I am currently trying to understand and recreate a database. One common way of storing data in a database is using a B Tree. Data is only stored on so called 'leaf nodes', which are indexed by 'index nodes'. If a full leaf node is inserted into it is split with its content being split equally to the two new nodes. I understand this happens to keep the tree balanced and easily searchable. But I can't quite understand this procedure.
The example is taken from this thread 'splitting a node in b tree'.
Let's say we have a B Tree like this:
[21 30 50]
/ \ \ \
[10|20|-] => [21|22|25] => [30|40|-] => [50|60|80]
And then we insert the key '23'. We would need to split the [21|22|25] node. In order to balance the tree we distribute the keys evenly and arrive at this tree:
[21 30 50]
/ \ \ \
[10|20|-] => [21|22|-] => [23|25|-] => [30|40|-] => [50|60|80]
||
||
\/
[ 30 ]
/ \
[21 23] [50]
/ \ \ / \
[10|20|-] => [21|22|-] => [23|25|-] => [30|40|-] => [50|60|80]

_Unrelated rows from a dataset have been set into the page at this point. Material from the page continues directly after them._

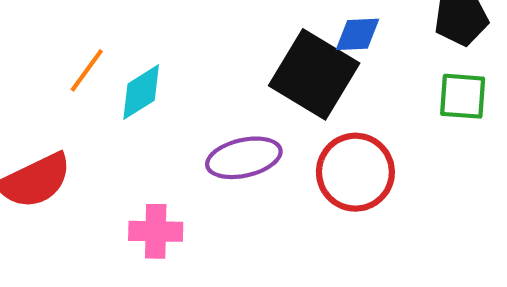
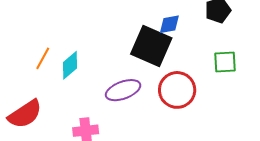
green square: (463, 96) -> (225, 62), moved

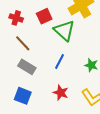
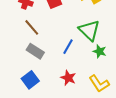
green triangle: (64, 31) -> (89, 30), moved
blue square: (23, 96) -> (30, 80), turned 30

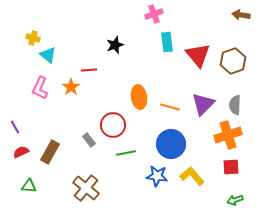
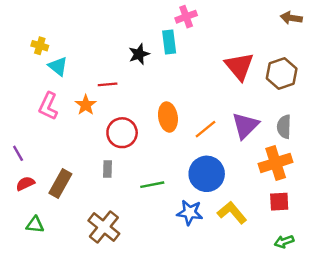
cyan rectangle: (167, 42) -> (169, 42), moved
orange line: (170, 107) -> (205, 129), turned -54
red circle: (113, 125) -> (122, 133), moved
gray rectangle: (89, 140) -> (108, 169), turned 40

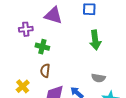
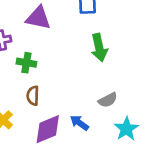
gray semicircle: (98, 78) -> (108, 100), turned -32

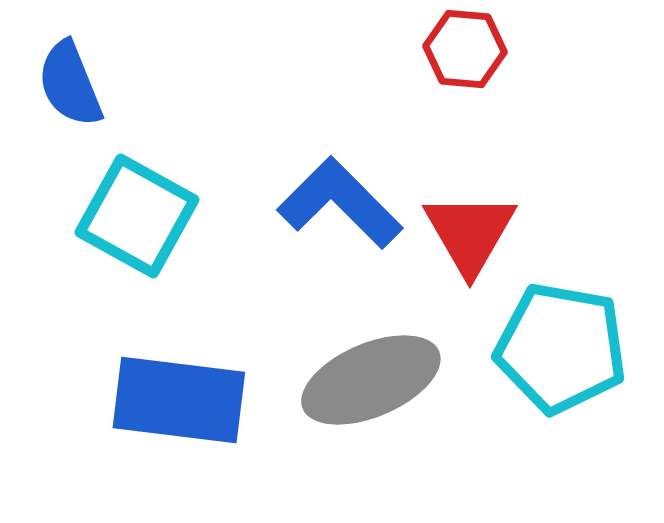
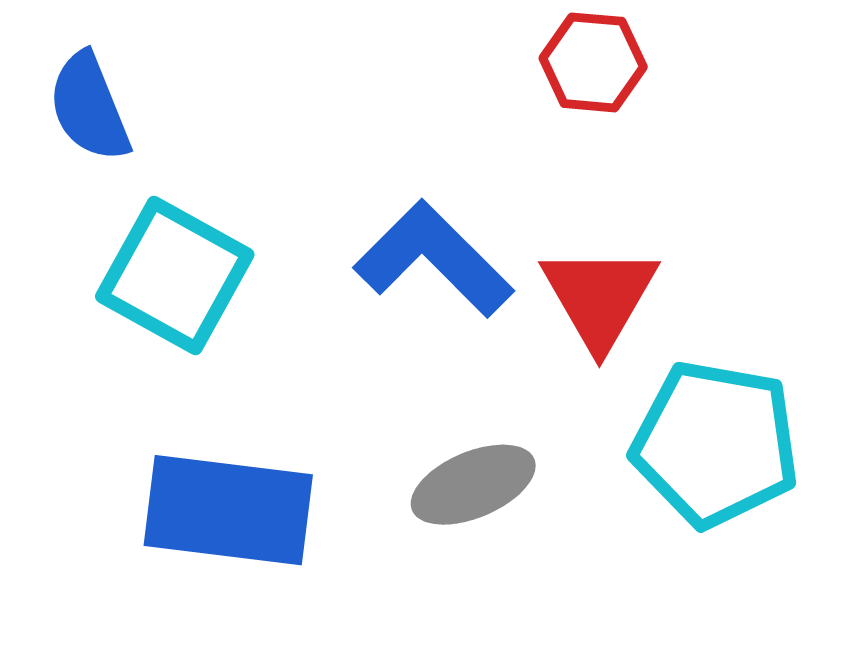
gray ellipse: (371, 380) -> (473, 485), size x0.7

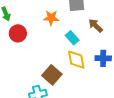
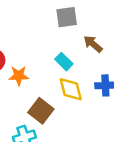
orange star: (51, 18) -> (19, 76), moved

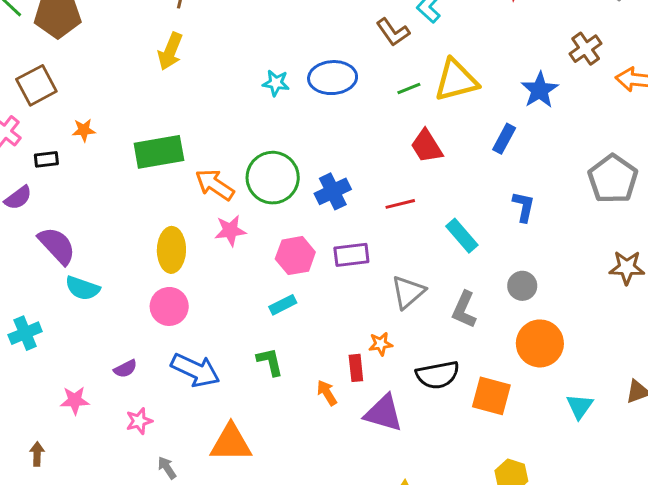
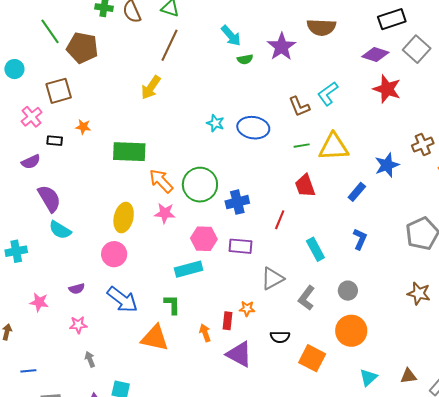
red line: (400, 204) -> (280, 220), turned -66
cyan rectangle: (283, 305) -> (189, 269), size x1.5
black semicircle: (438, 375) -> (280, 337), size x0.7
orange triangle: (231, 443) -> (155, 338), moved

In my understanding of B Trees this leaves the [21|22|-] leaf unable the be filled up to maximum capacity. This is because any key smaller than 21 will be entered into the [10|20|-] leaf and 23 is already a present key.
If we think of leaf nodes as pages as they are present in a database, this lets precious memory and disk space go to waste and more disk operations will be necessary to find values, making the database slower.
I would really appreciate feedback on my thoughts and some help clearing up misunderstandings if they are present.
Thank you very much!
CodePudding user response:
This is known as the b-tree "fill factor". When inserting in random order, a fill factor of 70% is the best that can be achieved in practice. When inserting in order, it drops to 50% as you have observed. The b*tree split algorithm performs rebalancing before splitting, and it achieves ~66% fill factor when inserting entries in order.
B-tree designs can improve the fill factor even more using a few techniques. One way is to detect in-order insertion and split the leaf unbalanced. The new left node keeps most of the original entries, but the new right node starts out mostly empty. This technique needs to also detect reverse insertion order in order to prevent creating an abysmal fill factor.
By combining various techniques, a fill factor of 100% is possible with in order insertion, and 80% with random insertion order. Going higher than 80% requires more sophisticated rebalancing steps, which might end up being too costly in practice.